Można powiedzieć, że Twoja trenerska droga do Anglii wiodła przez Irlandię.
- Tak naprawdę każde doświadczenie trenerskie prowadziło mnie do miejsca, w którym teraz jestem. Aczkolwiek wszystko faktycznie zaczęło się na tę większą skalę właśnie w Irlandii osiem lat temu. Tam pracowałem m.in. w hotelu i nauczyłem się języka. Pracowałem również w Anglii, Stanach Zjednoczonych, Japonii i we Włoszech. Szkoliłem się na piłkarskich kursach, grałem i dorabiałem jako trener w małych klubikach.

Jak to się stało, że nazwisko polskiego trenera znaczy obecnie tak wiele w systemie szkolenia w ojczyźnie futbolu?
- Jeszcze nie tak wiele (śmiech).

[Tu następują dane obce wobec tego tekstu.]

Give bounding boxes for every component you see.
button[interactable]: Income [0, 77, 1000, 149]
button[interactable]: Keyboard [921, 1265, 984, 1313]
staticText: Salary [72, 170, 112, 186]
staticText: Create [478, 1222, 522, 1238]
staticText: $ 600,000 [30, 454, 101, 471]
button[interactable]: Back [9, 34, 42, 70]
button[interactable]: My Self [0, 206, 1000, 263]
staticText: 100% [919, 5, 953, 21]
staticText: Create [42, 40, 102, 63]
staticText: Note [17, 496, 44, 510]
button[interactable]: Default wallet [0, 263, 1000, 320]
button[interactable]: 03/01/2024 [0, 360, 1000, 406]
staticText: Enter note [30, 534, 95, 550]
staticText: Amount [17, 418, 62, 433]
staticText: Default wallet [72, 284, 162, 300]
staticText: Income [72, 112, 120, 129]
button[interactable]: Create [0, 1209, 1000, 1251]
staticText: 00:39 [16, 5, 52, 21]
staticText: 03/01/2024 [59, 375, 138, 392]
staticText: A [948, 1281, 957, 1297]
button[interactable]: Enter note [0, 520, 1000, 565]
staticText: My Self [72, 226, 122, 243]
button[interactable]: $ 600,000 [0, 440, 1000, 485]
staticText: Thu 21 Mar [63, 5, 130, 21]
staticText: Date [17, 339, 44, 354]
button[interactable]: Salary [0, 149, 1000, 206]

Faktem jest, że coraz więcej osób ze środowiska piłkarskiego mnie kojarzy. Ja po prostu wykonuję swoją pracę.

Obecnie jesteś odpowiedzialny za nadzorowanie rozwoju zawodników w wieku 12-16 lat, monitorujesz piłkarzy z Nottingham.
- Tak. Mam około pięćdziesięciu podopiecznych. Jestem koordynatorem U-13 i U-16. Trzy lata temu gdy nastała rewolucja w systemie szkolenia właśnie tak nazwali funkcję, którą teraz sprawuje.

Co z Czerwonymi Diabłami?
- Od czerwca ub. roku nie pracuję już dla Manchesteru United. Zbyt wiele obowiązków otrzymałem tu gdzie teraz jestem i musiałem rozwiązać kontrakt. Była to jednak fajna przygoda, która wiele mnie nauczyła.

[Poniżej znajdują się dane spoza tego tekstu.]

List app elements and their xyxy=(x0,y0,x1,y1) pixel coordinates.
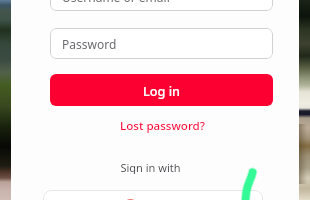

Powiedziałeś w jednym z wywiadów, że łatwiej załapać się do wspomnianego United niż - nie mając znajomości - znaleźć pracę w polskiej ekstraklasie. Jest aż tak źle czy może aż tak dobrze, że polskie kluby mogą sobie pozwolić na nepotyzm kosztem fachowości?
- Sprawa wygląda tak, że polskie środowisko piłkarskie jest dość mocno hermetyczne. Faktycznie ciężko się do niego przedostać chociaż z drugiej strony dla chcącego nic trudnego (śmiech).

Czy wśród tak młodych piłkarzy jakimi się zajmujesz można wyłowić wielkie talenty, czy można już z całą pewnością mówić o tym, że szlifuje się diament?
- Kilku zawodników, z którymi obecnie pracuję, pokazuje, że mają potencjał. Nie wiadomo jednak jak rozwiną się w ciągu kilku następnych lat. Wiele zależy od nich samych.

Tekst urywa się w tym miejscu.